Tarih boyunca bilmenin çeşitli biçimleri ortaya konulmuş ve yaşam ihtiyaçları bu alandan sağlanmaya çalışılmıştır. Halen dünya üzerinde farklı kültür odakları ve bunların epistemolojilerine dayanan bilgi üretme biçimleri vardır. Günümüzde dünyanın domine edici kültür odağı olan Batı medeniyetinin içinde bulunduğu kültür ortamını postmodernizm olarak tanımlıyoruz. Postmodern çağda bilgiyi üreten kurumlar üniversitelerdir ve üniversiteler bilimsel bilgi üretirler. Bilimler de anlamayı parçalı hale getirirler. Özellikle kuantum fiziğinin gelişimi ile gerçekliğin düzensizliği, karmaşıklığı ve maddenin süreksizliği ortaya çıkar. Modern akla mündemiç olan belirginliğin karşısına, kayganlık ve öngörülemezlik ile “belirsizlik” kavramı çıkar.

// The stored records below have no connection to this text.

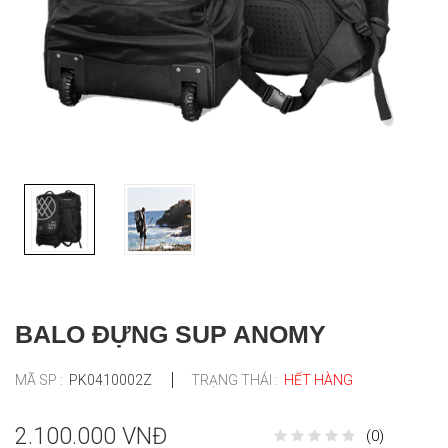
BALO ĐỰNG SUP ANOMY
MÃ SP :
PK0410002Z
TRẠNG THÁI :
HẾT HÀNG
2.100.000 VNĐ
(0)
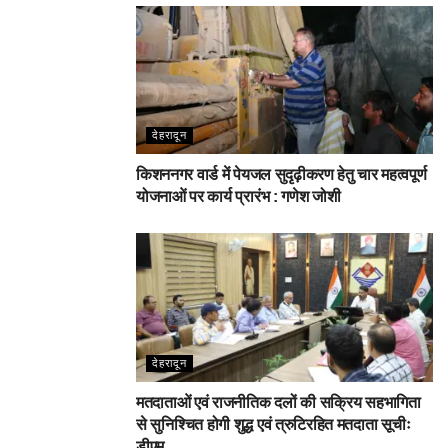
देहरादून
किशननगर वार्ड में पेयजल सुदृढ़ीकरण हेतु चार महत्वपूर्ण
योजनाओं पर कार्य प्रारंभ : गणेश जोशी
देहरादून
मतदाताओं एवं राजनीतिक दलों की सक्रिय सहभागिता
से सुनिश्चित होगी शुद्ध एवं त्रुटिरहित मतदाता सूचीः
डीएम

Düzensizlik kavramı “parçalılık geometrisi”, “felaket kuramı”, “kelebek etkisi” gibi görüşlerin ortaya çıkmasıyla daha berrak bir görünüme kavuşmuş, sunduğu çözümleme alanlarıyla gerçeğin tasavvurunu kendi perspektifinden sunmuştur. Bu durumda parçalanan algılanan gerçekliğin kendisi olmuştur. Odak ortadan kalkmış, bütünlük dağılmış, zaman parçalanmış, olay örgüsü kopmuş, uzam flulaşmıştır. Çizgisel bütünlüğe

sahipken parçalanan yazı da modernlikle katı sınırlara hapsedilen aklın, öznenin özgürleşmesinin bir aracı, yeniliğe giden yolun kendisidir (Aktulum, 2008: 5-6).

Bugün postmodern olarak adlandırdığımız süreksiz, parçalı, kopuk bir yazı mesajın almış veya almakta olduğu biçimin büyük plandaki görünümüdür, yansımasıdır. Süreksiz, parçalı ve kopuk bir yazı ya da içerik bağlamsız, bağsız, geçmişsiz ve gelecekle de bağ kurma konusunda kısırdır. Özgürlük ve özgünlük adına, yenilik arayışı içerisinde olan özne uzun uğraşılardan, çözümlemelerden hazzetmemektedir. Kuralsızlığı ve kendisi gibi olmayı, kendi kurallarını koymayı öncelemektedir. Artık parçalı, süreksiz ve kopuk olan mesaj, bilgi, içerik kendi içerisinde bir uzlaşım sağlamış görünmektedir. Birbirine eklenerek genişleyebilen, yayılabilen, belli parçalarını yenileyip belli zaman ve durumlarda by-passlara açık bir görünüm sergilemektedir.